Alors que la loi sur l’alimentation revient demain, le 12 septembre 2018, en discussion à l’Assemblée nationale, Michel-Edouard Leclerc, président de l’association des centres E. Leclerc, s’exprimait ce matin dans « Bourdin direct » sur BFM TV. Et ses déclarations montrent d’emblée les limites de la loi à venir.

« Je ne vais pas augmenter mes prix »

Interrogé sur sa volonté de permettre aux agriculteurs de vivre de leur production, il confirme baisser ses marges sur certains produits, et vouloir mieux rémunérer les producteurs locaux « et ceux qui mettent de la valeur ajoutée ».

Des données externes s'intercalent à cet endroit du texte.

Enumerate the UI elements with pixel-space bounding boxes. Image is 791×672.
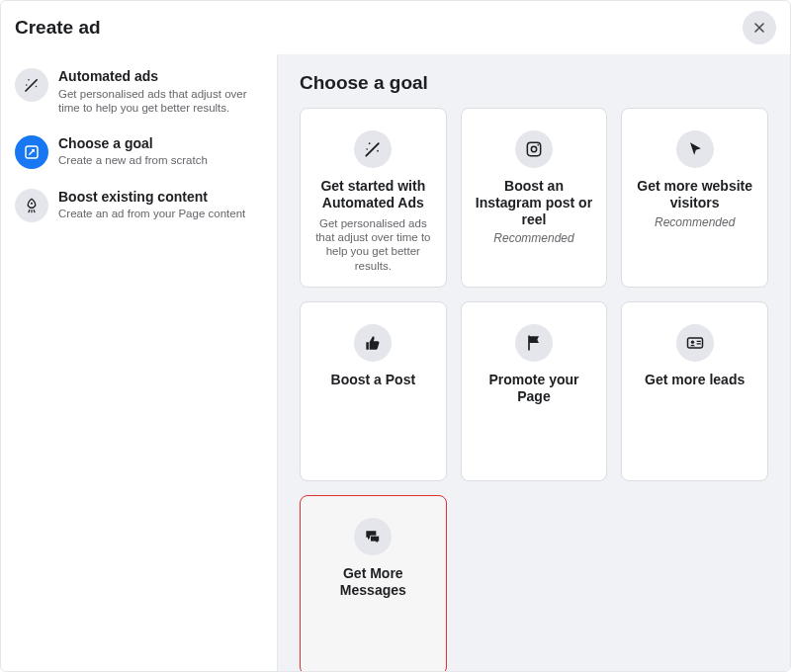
- main-panel: Choose a goal Get started with Automated…: [278, 54, 790, 671]
- modal-body: Automated ads Get personalised ads that …: [1, 54, 790, 671]
- sidebar: Automated ads Get personalised ads that …: [1, 54, 278, 671]
- svg-point-6: [377, 150, 379, 152]
- svg-point-4: [31, 202, 33, 204]
- modal-title: Create ad: [15, 17, 101, 39]
- sidebar-item-choose-goal[interactable]: Choose a goal Create a new ad from scrat…: [11, 129, 267, 183]
- goal-card-get-messages[interactable]: Get More Messages: [300, 495, 447, 671]
- id-card-icon: [676, 324, 714, 362]
- sidebar-item-automated-ads[interactable]: Automated ads Get personalised ads that …: [11, 62, 267, 129]
- like-icon: [354, 324, 392, 362]
- goal-card-boost-post[interactable]: Boost a Post: [300, 301, 447, 481]
- sidebar-item-label: Automated ads: [58, 68, 263, 85]
- goal-card-title: Boost a Post: [331, 372, 416, 388]
- sidebar-item-boost-existing[interactable]: Boost existing content Create an ad from…: [11, 183, 267, 236]
- wand-icon: [354, 130, 392, 168]
- goal-card-automated-ads[interactable]: Get started with Automated Ads Get perso…: [300, 108, 447, 288]
- goal-card-promote-page[interactable]: Promote your Page: [461, 301, 608, 481]
- instagram-icon: [515, 130, 553, 168]
- goal-card-title: Get started with Automated Ads: [312, 178, 434, 211]
- rocket-icon: [15, 189, 48, 222]
- goal-card-title: Get more leads: [645, 372, 745, 388]
- goal-card-get-leads[interactable]: Get more leads: [621, 301, 768, 481]
- svg-point-9: [531, 146, 536, 151]
- goal-card-website-visitors[interactable]: Get more website visitors Recommended: [621, 108, 768, 288]
- svg-point-10: [537, 144, 539, 146]
- goal-card-title: Get more website visitors: [634, 178, 755, 211]
- svg-rect-11: [687, 338, 702, 348]
- goal-card-boost-instagram[interactable]: Boost an Instagram post or reel Recommen…: [461, 108, 608, 288]
- svg-point-12: [690, 341, 693, 344]
- goal-card-title: Boost an Instagram post or reel: [474, 178, 595, 227]
- sidebar-item-label: Boost existing content: [58, 189, 245, 206]
- wand-icon: [15, 68, 48, 102]
- sidebar-item-label: Choose a goal: [58, 135, 208, 152]
- close-icon: [751, 20, 767, 36]
- svg-point-2: [26, 84, 28, 86]
- goal-card-desc: Get personalised ads that adjust over ti…: [312, 216, 434, 274]
- main-heading: Choose a goal: [300, 72, 768, 94]
- messages-icon: [354, 518, 392, 555]
- edit-icon: [15, 135, 48, 169]
- goal-grid: Get started with Automated Ads Get perso…: [300, 108, 768, 671]
- goal-card-recommended: Recommended: [493, 231, 573, 245]
- svg-point-1: [36, 86, 38, 88]
- svg-point-7: [367, 148, 369, 150]
- modal-header: Create ad: [1, 1, 790, 54]
- goal-card-title: Promote your Page: [474, 372, 595, 405]
- sidebar-item-desc: Get personalised ads that adjust over ti…: [58, 87, 263, 116]
- goal-card-title: Get More Messages: [312, 565, 434, 599]
- sidebar-item-desc: Create a new ad from scratch: [58, 153, 208, 167]
- sidebar-item-desc: Create an ad from your Page content: [58, 207, 245, 220]
- goal-card-recommended: Recommended: [655, 215, 735, 229]
- svg-point-0: [28, 79, 30, 81]
- svg-point-5: [369, 142, 371, 144]
- create-ad-modal: Create ad Automated ads Get personalised…: [0, 0, 791, 672]
- cursor-icon: [676, 130, 714, 168]
- flag-icon: [515, 324, 553, 362]
- close-button[interactable]: [743, 11, 776, 44]
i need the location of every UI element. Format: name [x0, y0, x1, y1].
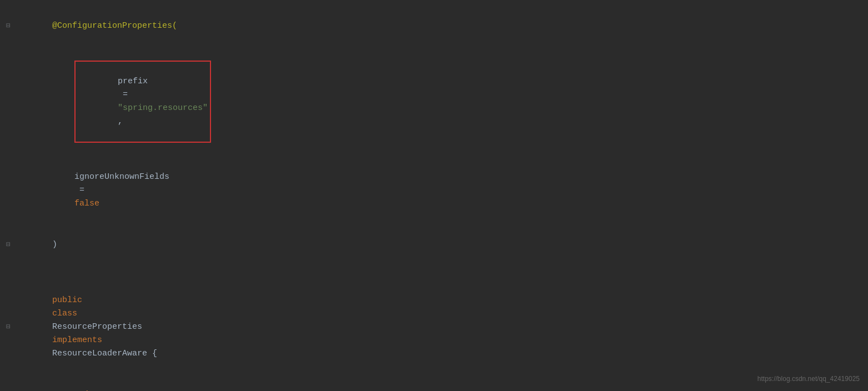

« Moi, distributeur, je m’engage, j’ai compris la leçon – on trouvait que je ne la faisais pas assez – à davantage payer les agriculteurs qui rentrent dans la transition d’une meilleure alimentation. Les agriculteurs qui vont vers le bio, on va les inscrire dans nos filières, et on va payer par avance la mutation vers le bio. »

« On va travailler le retour au local, poursuit-il. Si vous allez sur internet, sur le site des alliances locales, on a conçu 10 000 partenariats avec des PME et des petites entreprises. On ne discute pratiquement pas du prix, mais on met en avant la marque de ces producteurs locaux et on les rémunère mieux. »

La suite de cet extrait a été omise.